Monday, April 29, 2013

Kissed by Fire

Last night brought another entertaining episode from the always-reliable Game of Thrones, but for the first time this season, it actually wasn't the material added from the books that most captured my attention. The material from the book, skillfully adapted by the series' writers, served up plenty of great moments.

Arya's scenes were among the strongest this week, and young Maisie Williams really carried the moments well. The rage with which she threw herself at The Hound after he won the combat was truly visceral. And her last scene was also very telling, in which she ruefully wished for her father to be brought back to life. You realize just how many wondrous things Arya has seen now that the sight of a man coming back from the dead doesn't really shock her; she instead thinks of how she could use such power.

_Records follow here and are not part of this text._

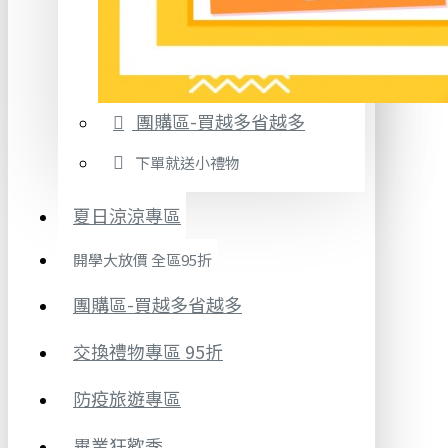
團購區-買越多省越多
下單就送小禮物
夏日涼涼專區
開學大放價 全區95折
團購區-買越多省越多
交換禮物專區 95折
防疫旅遊專區
畢業狂歡季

Nikolaj Coster-Waldau was exceptional in the scene where Jaime explained to Brienne his dilemma in killing the mad king Aerys. It's a really pivotal moment in the book, and is as much a part of coming to understand Jaime and being sympathetic toward him as the loss of his hand. If anything, this scene played on the show even more powerfully than the loss of the hand.

The strange relationship between young Shireen and Davos was an interesting one. Davos is another character I didn't find especially compelling in the books, but the burned Shireen was very well introduced, and that strong introduction made me invest more in her quest to teach Davos to read. (Also, the sequence was preceded by a gruesome little detail we didn't see in the book: Queen Selyse's creepy gallery of stillborn boys.

And the final scene was wonderful, in which you get to see Cersei in a nutshell: she can dish it out, but she can't take it. She's all smiles, playing with Tyrion like she's a cat with a mouse, when Tywin is informing him that he must marry Sansa Stark. But she is utterly deflated when she's told that she too must be married, and to Ser Loras. One of the thrills of the books is watching Cersei take the punches (some on behalf of other unlikeable people in her family), and Lena Headey makes those moments everything they need to be.

Another wonderful episode.

2 comments:

Anonymous said...

It was strange to see Brienne so, well, womanly. And clean.
It made her look very vulnerable, without her armor and without dirt smeared across her face.

And I honestly don't remember Stannis' daughter from the book. Didn't Davos learn to read from a Maester?

FKL

DrHeimlich said...

You've read the book far more recently than I have. I convinced myself that I remembered a little burned girl, but if you don't... then it must have been change in the show.